Claude Code v2.1.172 (2026-06-10) で、サブエージェントのネストが解禁された。 親エージェントの frontmatter toolsAgent を含めれば、サブエージェントから別のサブエージェントを起動できる。最大 5 段、Agent ツールを明示しない限り従来どおりネスト不可、という形での解禁。

第6回までに整理してきたサブエージェント像を、ここで一度更新する。今回はネストそのものの動作確認と、「集約親」という設計パターン——大量の生指摘を Main の context に流し込まず、親エージェントの中で吸収させる——を、英訳チェックを題材にした最小 PoC で計測する。

フック: 第5回の「スキル発火」を再評価する

第5回で書いた「スキルでラップ」は、当時こう位置づけていた。

サブエージェントから別のサブエージェントは呼べない。でも、スキルからサブエージェントは呼べる。スキルはサブエージェントではない。だからスキル本体が Task ツールを使って公式エージェントを起動するのは、Main からの直接起動と同じ扱いになる。これはネスト禁止に抵触しない。

ネストが解禁された今、これを「禁止回避の逃げ」と読むと、第5回の意味が痩せる。再評価するとこうなる。

スキル経由でサブエージェントを起動するのは 逃げではなく、Main 文脈での発火装置 だった。スキルは Main の指示書 (プロンプトの拡張) であって、独立した context を持たない。スキル本体が Agent ツールを呼ぶのは Main がそうしているのと同じことで、これは Main の判断レイヤを残したまま起動の作法をスキルに固めるという独自の用途を持つ。ネスト解禁後も、この用途は別モードとして残る。

そう見るとサブエージェントの呼び方は、もはや 1 種類ではない。

4 つの「発火モード」

整理するとこうなる。

モード構造主な用途関連回
直接発火Main → Agent1 段で済む素朴な処理第 1〜2 回
スキル発火Main → Skill → AgentMain の判断を挟む、ユーザー操作のトリガー第 5 回
ネスト発火Main → Agent → AgentMain の context 保護、動的並列 + 集約本記事 (第 7 回)
ワークフロー発火Main → Workflow → Agent × N決定論的オーケストレーション第 6 回 ほか

第5回で「スキル発火」と再定義した抽象化を引き伸ばすと、ワークフロー (Workflow ツール) も「サブエージェントの呼び方」の 1 つに位置づく。スクリプトで agent()parallel() / pipeline() で並べる、あれもこの系譜の発火モードだ。
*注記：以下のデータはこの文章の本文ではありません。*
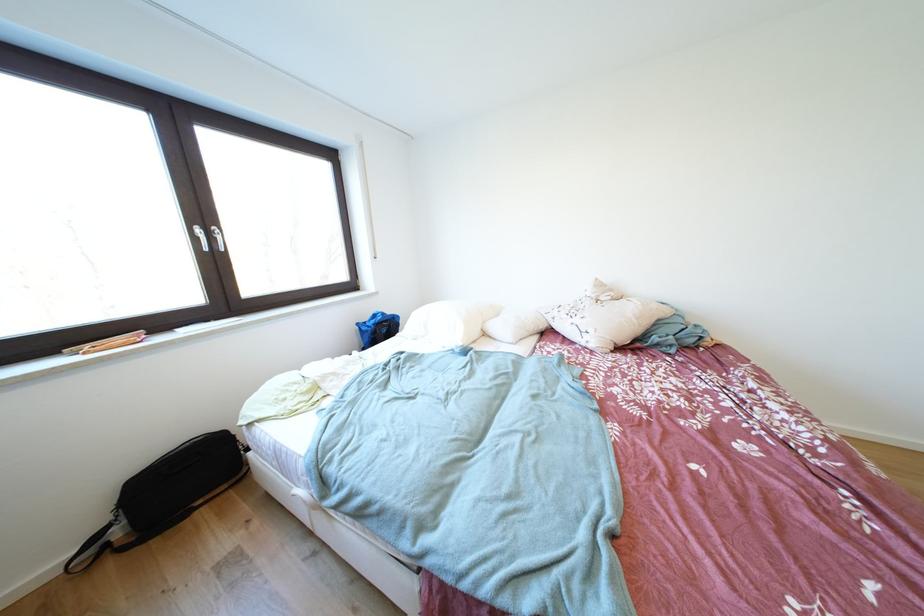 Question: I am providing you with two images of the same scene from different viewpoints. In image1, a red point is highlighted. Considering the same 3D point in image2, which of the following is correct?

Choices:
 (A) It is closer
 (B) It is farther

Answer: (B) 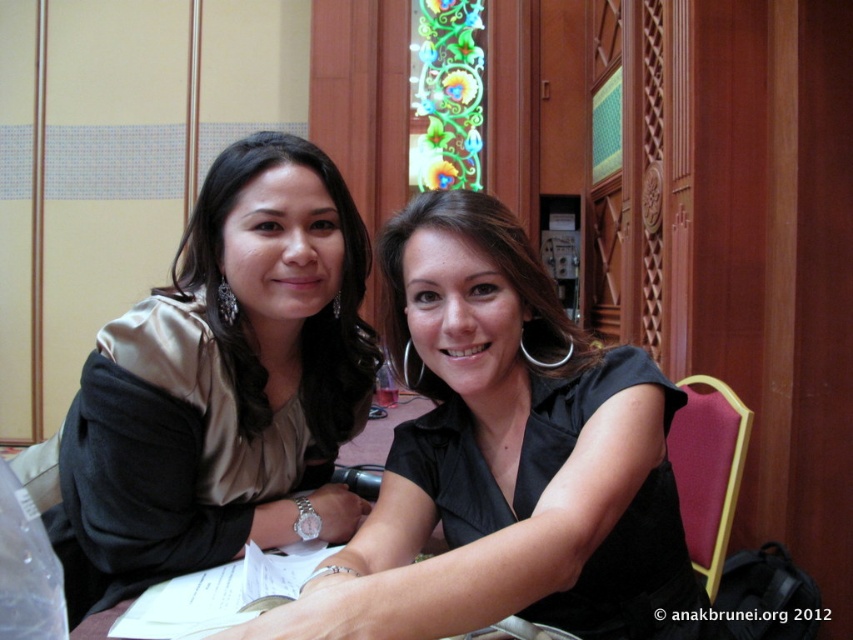 Question: Can you confirm if matte gold blouse at left is positioned below black matte shirt at center?

Choices:
 (A) yes
 (B) no

Answer: (A)

Question: Which of the following is the farthest from the observer?

Choices:
 (A) black matte shirt at center
 (B) stained glass window at upper center
 (C) matte gold blouse at center
 (D) satin beige blouse at left

Answer: (B)

Question: Is matte gold blouse at center thinner than satin beige blouse at left?

Choices:
 (A) yes
 (B) no

Answer: (B)

Question: Which object is closer to the camera taking this photo?

Choices:
 (A) stained glass window at upper center
 (B) satin beige blouse at left

Answer: (B)

Question: Which is farther from the black matte shirt at center?

Choices:
 (A) matte gold blouse at left
 (B) matte gold blouse at center
 (C) satin beige blouse at left
 (D) stained glass window at upper center

Answer: (D)

Question: Can you confirm if satin beige blouse at left is bigger than stained glass window at upper center?

Choices:
 (A) yes
 (B) no

Answer: (A) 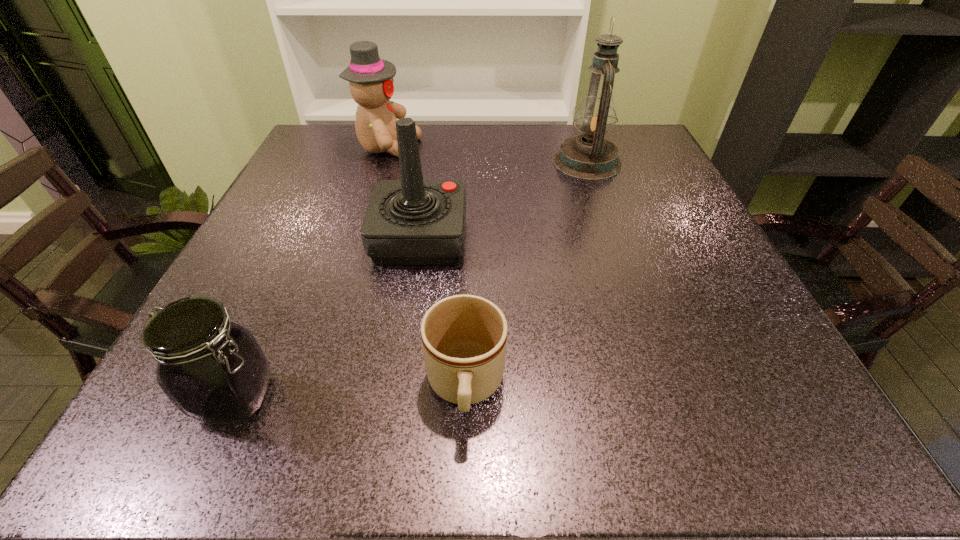 Locate an element on the screen. This screenshot has width=960, height=540. oil lamp at the far edge is located at coordinates (589, 156).

Locate an element on the screen. The height and width of the screenshot is (540, 960). rag_doll present at the far edge is located at coordinates (370, 78).

You are a GUI agent. You are given a task and a screenshot of the screen. Output one action in this format:
    pyautogui.click(x=<x>, y=<y>)
    Task: Click on the jar that is at the near edge
    
    Given the screenshot: What is the action you would take?
    pyautogui.click(x=213, y=370)

In order to click on mug located in the near edge section of the desktop in this screenshot , I will do `click(464, 337)`.

Identify the location of rag_doll located at the left edge. (370, 78).

The width and height of the screenshot is (960, 540). Identify the location of jar at the left edge. (213, 370).

What are the coordinates of `object at the right edge` in the screenshot? It's located at (589, 156).

Find the location of a particular element. object that is at the far left corner is located at coordinates (370, 78).

What are the coordinates of `object at the near left corner` in the screenshot? It's located at (213, 370).

This screenshot has width=960, height=540. Identify the location of object located in the far right corner section of the desktop. tap(589, 156).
各モードは排他ではなく、組み合わせて使う。本記事の主役は新しく加わったネスト発火で、その実用形が次の「集約親」だ。

なぜ「集約親」が要るのか

英訳チェックという題材で考える。マンガの英訳を、観点違いの複数レンズ (grammar / fidelity / localize) で並列レビューするタスクだ。manga-en-check スキルとして以前から運用していて、第6回でも触れた fan-out の典型例である。

直接発火で素朴に書くと、こうなる。

Main
  ├─ grammar 子   → JSON findings を返す
  ├─ fidelity 子  → JSON findings を返す
  └─ localize 子  → JSON findings を返す

3 子の生 JSON が Main の context に積み上がる。Main は次に dedup・severity 統合・重要度順並び替え、を自分でやることになる。問題は単発ならいいのだが、Main がこの後も長く作業を続ける場合、context が「20 件の細かい指摘」で先に埋まること。後続作業の余地が消える。

ここで親エージェントを 1 段挟む。

Main
  └─ 集約親
       ├─ grammar 子
       ├─ fidelity 子
       └─ localize 子
       └─ findings を merge → dedup → severity sort → markdown レポート 1 本にして Main に返す

子の生指摘は親の context で消化される。Main に届くのは集約済みのレポートだけ。Main の context は「レポート 1 本」分しか食わない。子の並列性は失われない。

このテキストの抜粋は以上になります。